Our new post now up at our Grand Old Movies Wordpress blog looks at the 1958 Columbia production of Bell, Book and Candle, a comedy about witches in New York. Our slant on the film is as a Cat movie—-referring, as lovers of the film know, to Pyewacket, a Siamese cat who’s one of the story’s major characters. The movie does boast other talented actors—-a cast consisting of James Stewart, Kim Novak, Jack Lemmon, Elsa Lanchester, Ernie Kovacs, and the wonderfully flamboyant Hermione Gingold is certainly nothing to sniff at. But Pyewacket does stand out. Cats may just be natural stars; they seem effortlessly able to command any space they inhabit. Perhaps it’s because cats were once worshipped as gods in Egypt; they still expect adoration wherever they go.

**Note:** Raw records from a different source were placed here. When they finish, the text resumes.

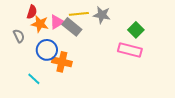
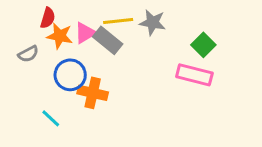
gray semicircle: (19, 36) -> (28, 54), turned 88

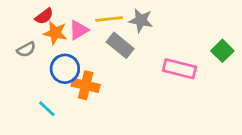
red semicircle: (48, 18) -> (44, 16), turned 36
gray rectangle: (108, 40) -> (120, 45), moved
green square: (203, 45) -> (222, 51), moved

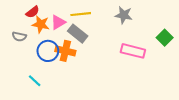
gray star: (141, 20) -> (124, 15), moved
gray rectangle: (120, 45) -> (78, 34), moved
gray semicircle: (26, 49) -> (19, 37), turned 40
orange cross: (86, 85) -> (65, 51), moved

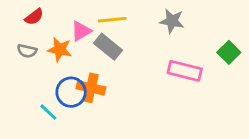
red semicircle: (33, 12) -> (34, 17), moved
orange star: (41, 24) -> (60, 49), moved
blue circle: (48, 51) -> (71, 92), moved
orange cross: (65, 51) -> (91, 88), moved

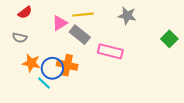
orange star: (60, 49) -> (31, 63), moved
pink rectangle: (185, 71) -> (110, 51), moved
cyan line: (48, 112) -> (44, 83), moved

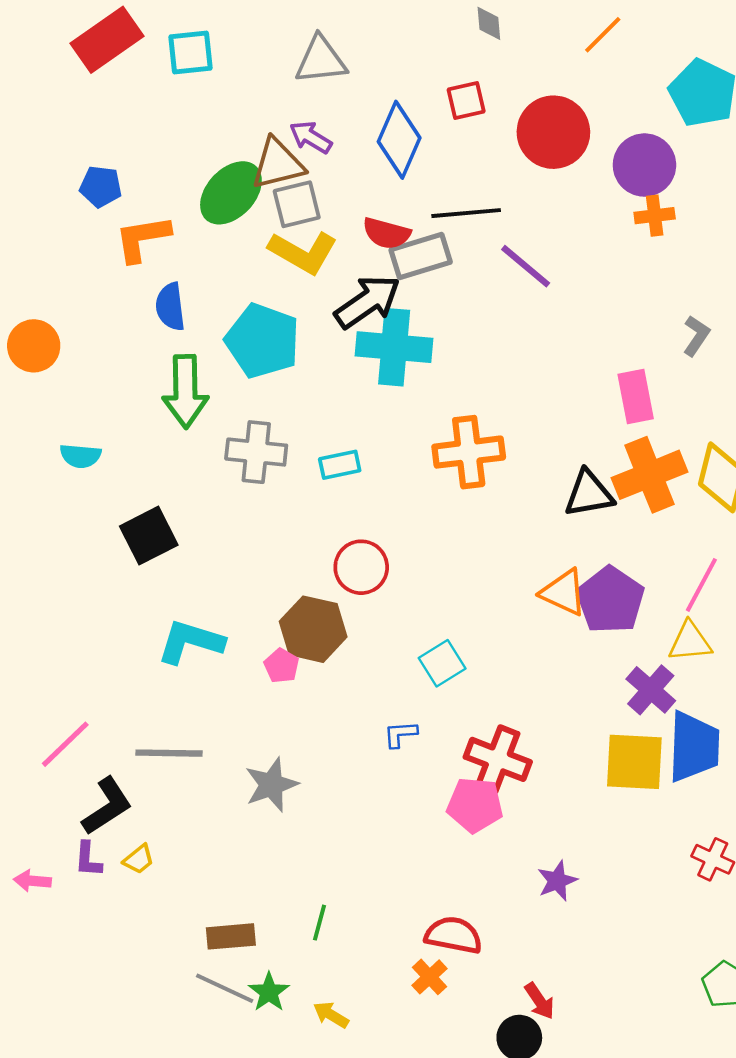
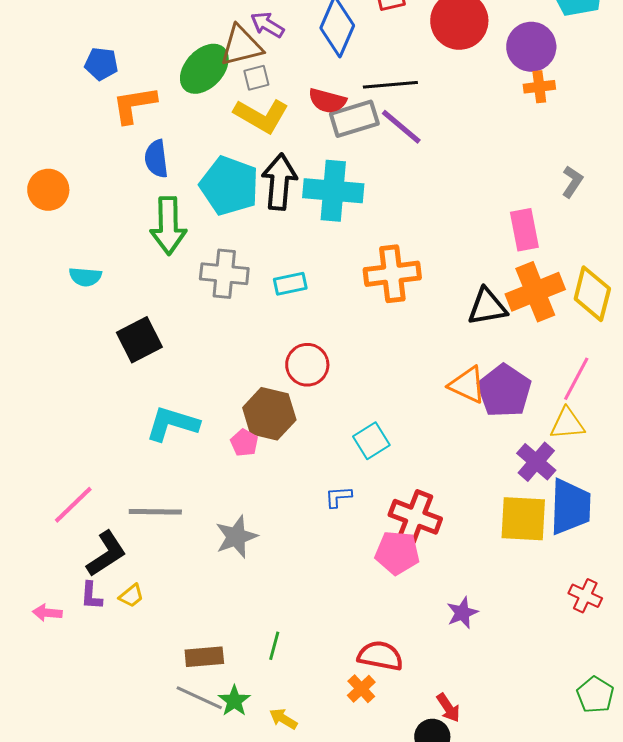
gray square: (297, 204) -> (256, 78), size x0.7
purple line: (526, 266) -> (401, 127), moved
black arrow: (368, 302) -> (279, 182), moved, turned -50

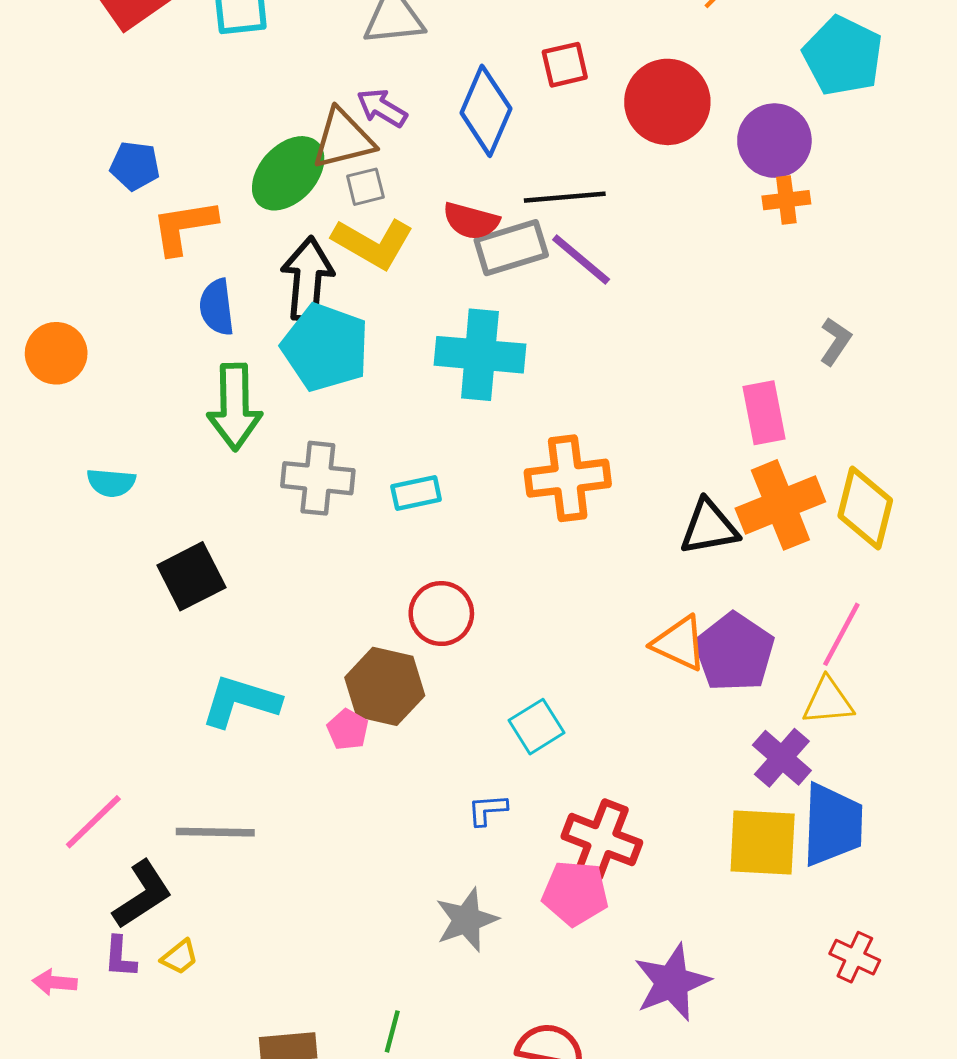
black arrow: (279, 182) -> (307, 279), moved
gray star: (236, 537) -> (467, 920), moved
purple star: (462, 613) -> (672, 982), size x1.6

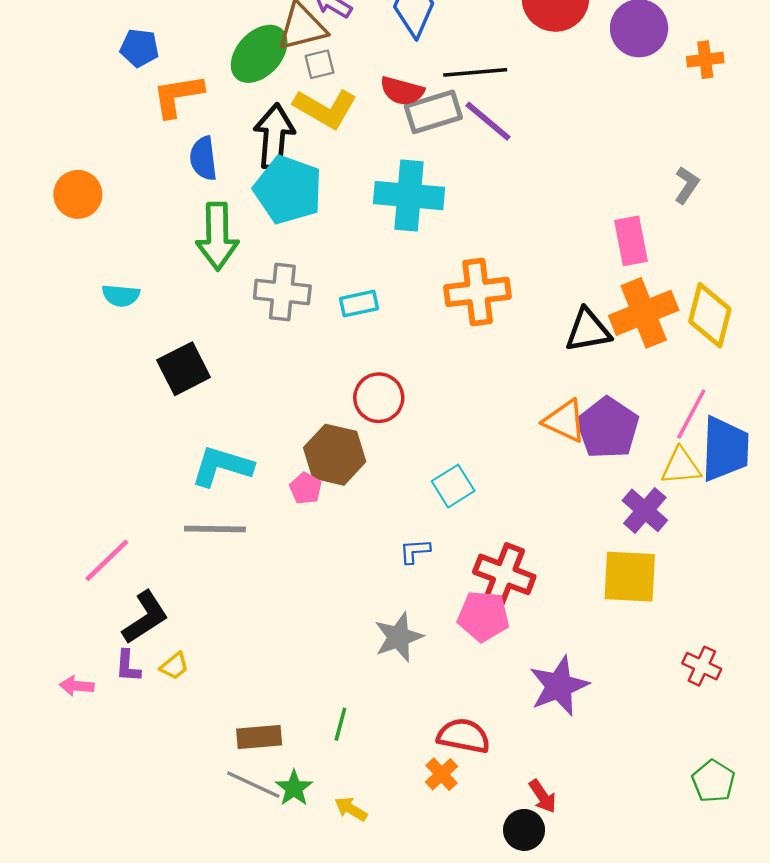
orange cross: (786, 200) -> (705, 60), moved
blue trapezoid: (832, 825) -> (725, 449), moved
gray line: (215, 832) -> (215, 529), moved

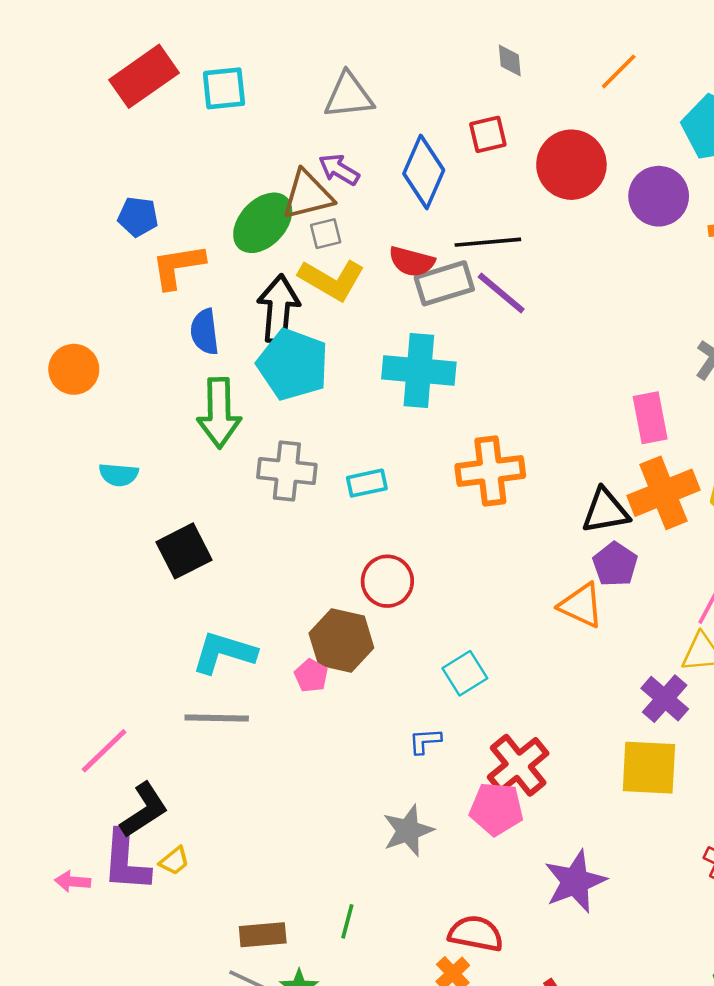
purple pentagon: (608, 428) -> (615, 564), moved, size x0.7
red cross: (504, 574) -> (518, 765), turned 30
purple L-shape: (128, 666) -> (126, 861), size x1.8

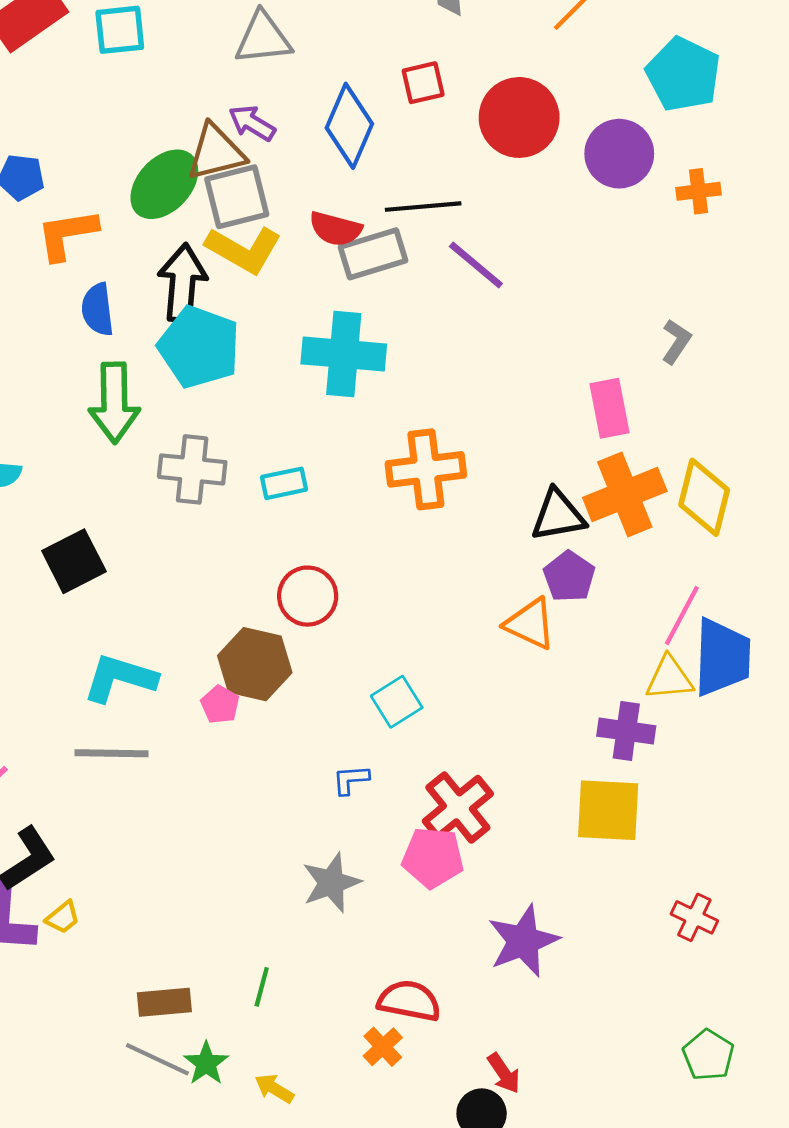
gray square: (326, 234) -> (237, 197), size x1.8
purple line: (501, 293) -> (476, 265), moved
purple cross: (665, 699) -> (626, 731), turned -33

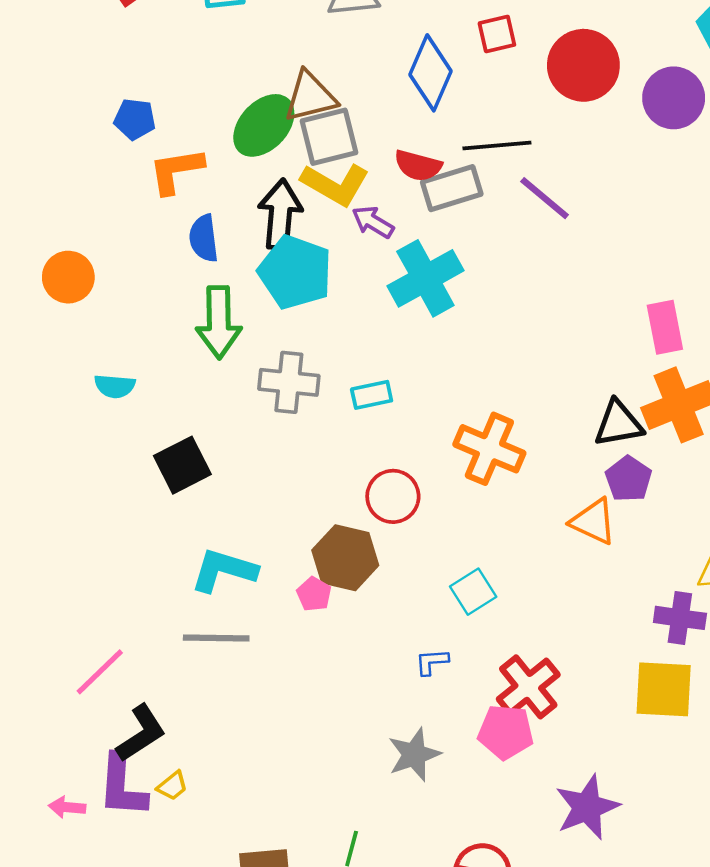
purple arrow: (252, 123) -> (373, 222), moved
cyan cross: (344, 354) -> (425, 278), turned -34
orange cross: (426, 469) -> (489, 449), moved, turned 30

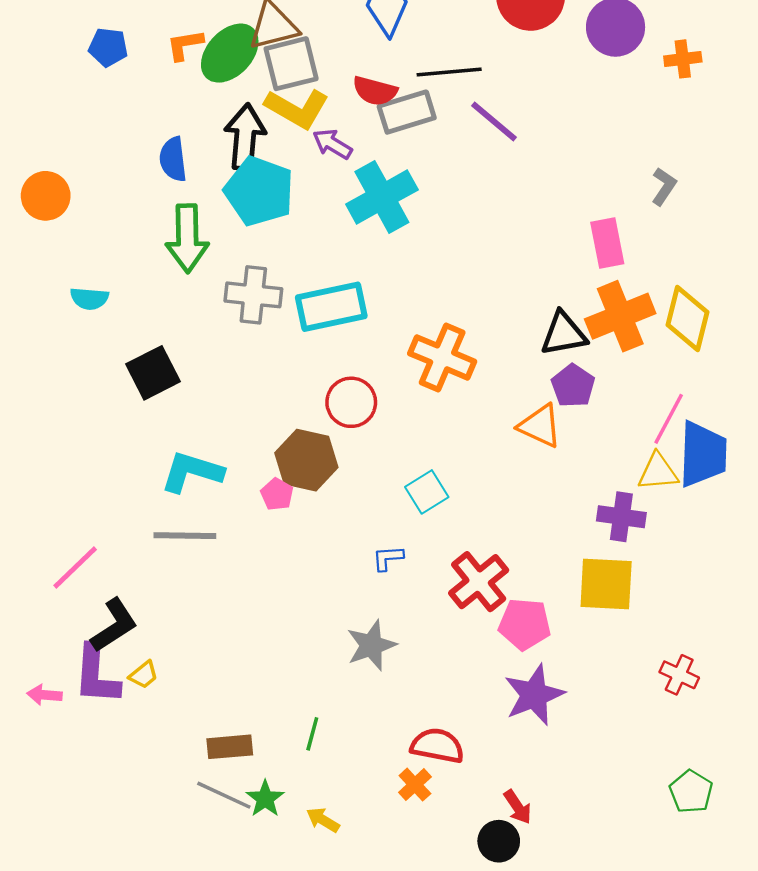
orange L-shape: (176, 171) -> (185, 45), moved, size x0.7
cyan rectangle: (372, 395) -> (331, 307), size x1.8
pink pentagon: (506, 732) -> (525, 624), moved

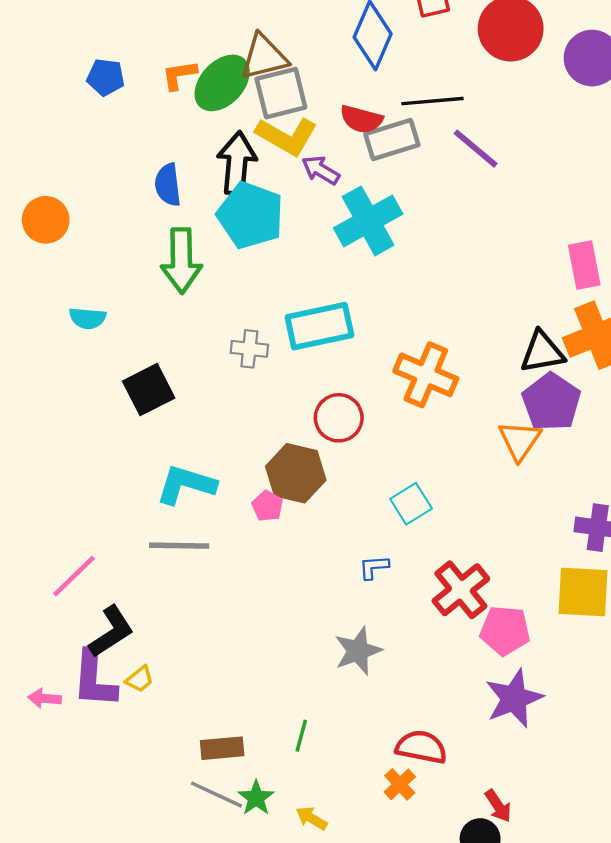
gray cross: (253, 295) -> (249, 349), moved, size x0.7
purple pentagon: (573, 386) -> (551, 402), size x1.4
orange triangle: (540, 426) -> (520, 440), turned 39

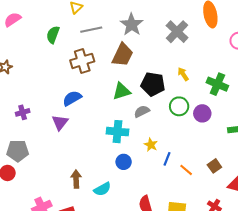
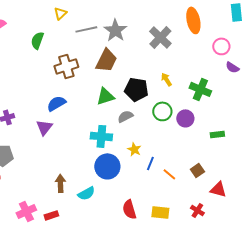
gray line: (91, 30) -> (86, 29), moved
blue circle: (124, 162) -> (107, 166), size x1.6

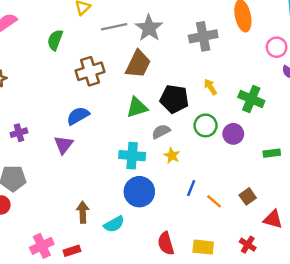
gray cross: (160, 37) -> (203, 36), turned 35
yellow star: (134, 149) -> (172, 156), moved

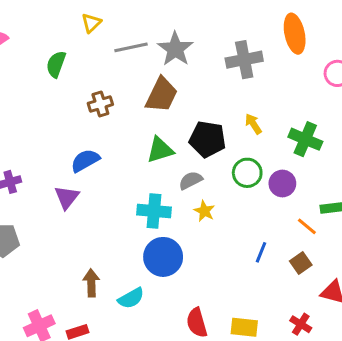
brown cross: (90, 71) -> (100, 104), size x0.7
blue line: (191, 188) -> (261, 252), moved
orange line: (214, 201) -> (307, 226), moved

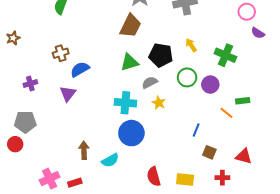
brown cross: (100, 104) -> (61, 53), moved
brown square: (301, 263) -> (209, 152), moved, turned -32
red cross: (301, 324) -> (222, 178), turned -32

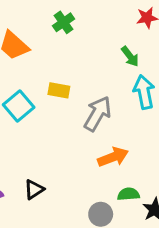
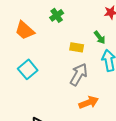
yellow rectangle: (59, 90) -> (77, 47), moved

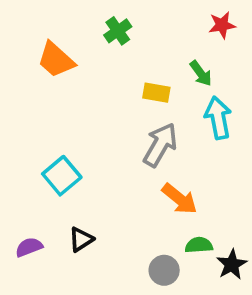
cyan square: (28, 69) -> (62, 176), moved
orange arrow: (89, 102) -> (180, 199), turned 60

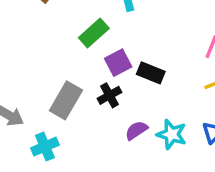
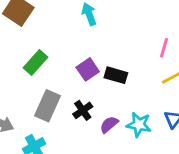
green rectangle: (94, 33) -> (35, 63), moved
black cross: (110, 95) -> (83, 110), moved

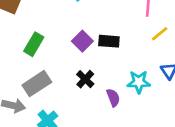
gray rectangle: (48, 106) -> (37, 84), moved, turned 44
purple semicircle: (109, 125) -> (113, 98), moved, turned 120

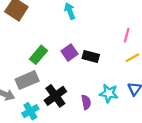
green rectangle: (34, 44) -> (39, 55), moved
black cross: (85, 79) -> (55, 96), moved, size x1.5

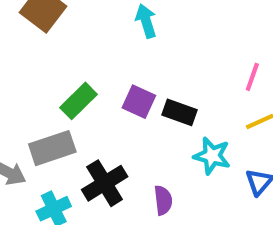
purple square: (70, 53) -> (139, 102), turned -35
cyan star: (109, 93) -> (212, 156), moved

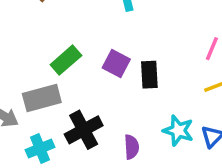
black rectangle: (179, 112) -> (149, 75), turned 64
cyan star: (212, 156) -> (178, 131), moved

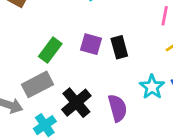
cyan star: (178, 131) -> (152, 87), turned 30
purple semicircle: (132, 147) -> (118, 108), size x1.4

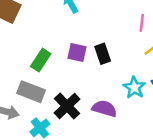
gray rectangle: (38, 84) -> (31, 92), turned 52
purple semicircle: (118, 108) -> (104, 109), turned -55

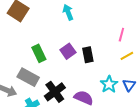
purple square: (77, 53) -> (68, 51), turned 35
green rectangle: (41, 60) -> (39, 53), turned -66

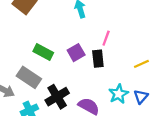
pink line: (121, 35) -> (106, 38), moved
green rectangle: (39, 53) -> (43, 52), turned -42

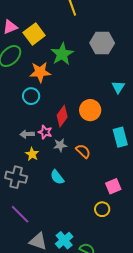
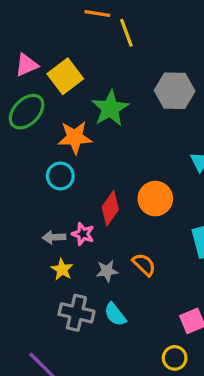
gray star: (60, 145) -> (107, 271), moved
gray cross: (16, 177) -> (76, 313), moved
cyan semicircle: (57, 177) -> (115, 314), moved

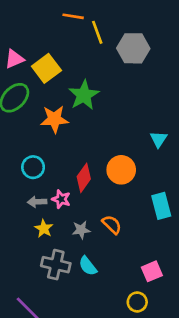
gray hexagon: (175, 91) -> (133, 48), moved
cyan circle: (60, 176) -> (33, 167), moved

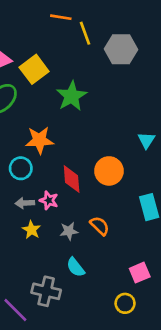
orange star: (54, 119) -> (39, 140), moved
red diamond: (84, 178) -> (72, 179), turned -40
gray cross: (56, 265) -> (46, 291), moved

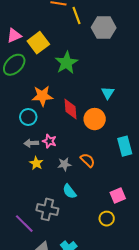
cyan triangle: (146, 140) -> (108, 93), moved
red diamond: (72, 179) -> (70, 109), moved

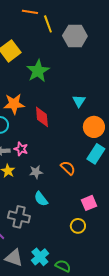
orange circle: (95, 119) -> (94, 127), moved
cyan rectangle: (125, 146) -> (96, 154), turned 48
orange semicircle: (88, 160) -> (68, 168), moved

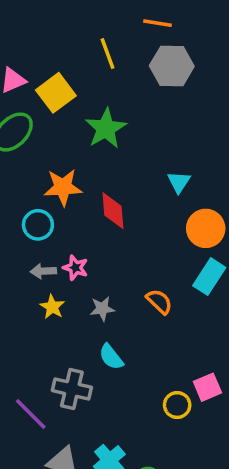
orange line: (30, 12) -> (157, 23), moved
yellow line: (48, 24) -> (108, 54), moved
pink square: (89, 203) -> (207, 387), moved

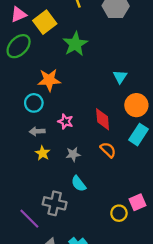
red diamond: (113, 211) -> (103, 119), moved
pink star: (75, 268) -> (65, 121), moved

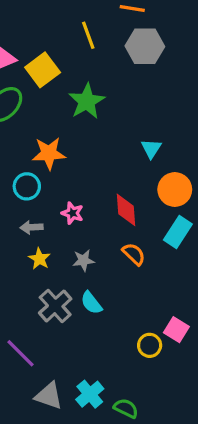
pink square: (137, 202) -> (176, 330), turned -35
gray cross: (55, 203) -> (55, 306), moved, turned 35

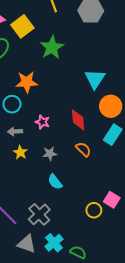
cyan triangle: (151, 149) -> (95, 79), size x1.5
gray cross: (55, 306) -> (39, 214), moved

But along with being a Cat movie, BB&C is also a film about New York. The movie adaptation opens up the story from its source, a 1950 play by John van Druten, by its use of several actual NYC locations, including the Rockefeller Center ice-skating rink and the top of the Flatiron building. The latter leads to a spectacular shot when Stewart tosses his hat overboard; the camera follows its trajectory down, in a long, unbroken take, all the way to the street. Much of the film’s story is also set in the old, pre-gentrification Greenwich Village, which, although it’s all a studio recreation, just feels right. A scene in a Bohemian nightclub called The Zodiac, with improv jazz and a French singer declaiming a song (in French) on how boring it is to be dead at the bottom of the sea, has the right drop-dead hipster tone. The dialogue also has a sophisticated flair, which one might imagine would be heard on the metropolitan cocktail circuit. An instance is Stewart explaining to Janice Rule, his soon-to-be-ex-fiancée, that he’s not jilting her—-they are merely “uncoupling.” And then there’s Rule’s response when Stewart tells her that Novak is a witch: “You just never learned to spell,” she purrs.

Van Druten’s play was a Broadway hit, due, no doubt, in large part to its stars, the then-married Lilli Palmer and Rex Harrison. Their roles are taken by Novak and Stewart in the film, and we wonder what shift of tone this change would have occasioned. Although playing New Yorkers, Palmer and Harrison were Europeans, with long experience in the theater; they must have brought, however unconsciously, a worldly, “foreign” sensibility to their interpretations. (As far as we know, no recording exists of the Palmer-Harrison performances.) Novak was born in Illinois, and Stewart was a Pennsylvania native—-solid American stock, raised outside the NYC influence. Although Novak plays her part with a jaded cool and a slight pseudo-British accent (similar to what she used in her immediately prior film, Vertigo, as the wealthy, sophisticated pseudo-Madeleine), Stewart acts with his familiar gosh-shucks stammer; he’s clearly no match for the cynically dispassionate witches surrounding him. (According to the IMDB Web site, Cary Grant sought the role that eventually went to Stewart; his casting probably would have brought a different ambiance to the film altogether.)